Avis #17 : La vie lente - Abdellah Taïa


J’ai rencontré l’écriture d’Abdellah Taïa en 2012, lorsque j’ai acheté l’édition poche d’Une mélancolie arabe lors d’un petit salon littéraire consacré à la littérature LGBT. Dès les premières pages, j’ai été soufflé par les mots de l’auteur comme par une déflagration qui emporte tout sur son passage. Sept ans plus tard, l’effet est toujours le même quand je découvre son dixième roman : La vie lente, paru le 7 mars aux éditions du Seuil.

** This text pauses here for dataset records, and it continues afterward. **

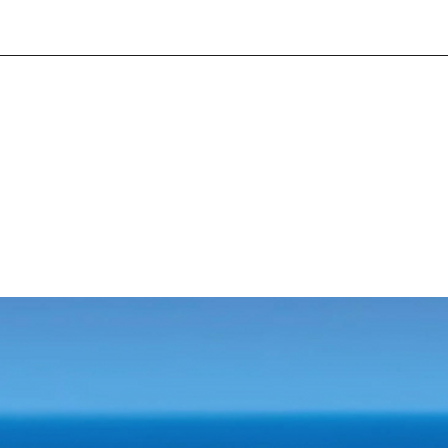
s deberá ajustarse correctamente y tener una estatura mínima de
 actividad.
a en Vehículos Anfibios. Nada por 350 m de un río de estalacti
e cavernas subterráneas.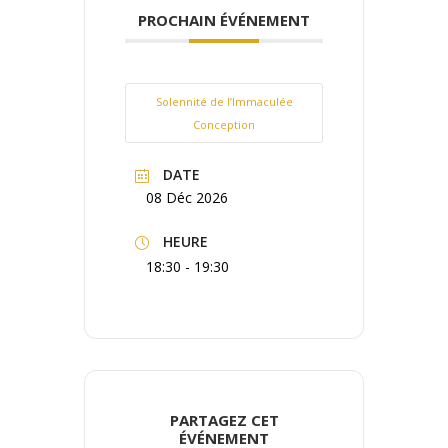
PROCHAIN ÉVÉNEMENT
Solennité de l’Immaculée
Conception
DATE
08 Déc 2026
HEURE
18:30 - 19:30
PARTAGEZ CET
ÉVÉNEMENT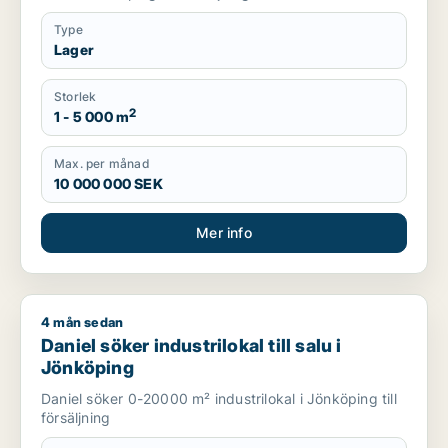
Type
Lager
Storlek
2
1 - 5 000 m
Max. per månad
10 000 000 SEK
Mer info
4 mån sedan
Daniel söker industrilokal till salu i Jönköping
Daniel söker industrilokal till salu i
Jönköping
Daniel söker 0-20000 m² industrilokal i Jönköping till
försäljning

Dans ce roman, on découvre les relations tumultueuses qu’entretiennent Mounir, Marocain homosexuel de quarante ans vivant dans le Marais à Paris, et Simone Marty, sa voisine du dessus, deux fois plus âgée que lui. Si, au moment où s’ouvre le récit, on comprend que l’entente entre les deux est loin d’être cordiale, on découvre au fil des chapitres qu’il n’en a pas toujours été ainsi et qu’ils avaient même développé une certaine tendresse l’un à l’égard de l’autre. Le problème, c’est que Mounir a très vite été dérangé par les bruits de sa voisine, jusqu’à en perdre le sommeil et la raison, ce qui l’amène à adopter une attitude hostile envers les autres personnes de l’immeuble et à s’attirer des ennuis. La situation dégénère au point que Mounir est interpellé par la police et soupçonné d’adhérer au combat que mènent les djihadistes. C’est avec cet interrogatoire qu’on découvre Mounir et son histoire.

Dès les premiers mots, j’ai retrouvé avec plaisir ce qui me fait tant aimer l’écriture d’Abdellah Taïa. Des phrases courtes qui s’enchaînent et qui permettent au lecteur d’avancer dans le texte selon un rythme ambivalent : l’écriture syncopée d’Abdellah Taïa encourage le lecteur à accélérer en même temps qu’elle lui donne de nombreuses occasions de s’arrêter et de faire durer les phrases autant qu’il le souhaite. Les points qui ponctuent chaque phrase tiennent tantôt le rôle d’un staccato nous donnant envie de scander le texte plus ou moins rapidement, tantôt celui d’un point d’orgue, comme une respiration nécessaire pour apprécier la beauté et la dureté des mots choisis.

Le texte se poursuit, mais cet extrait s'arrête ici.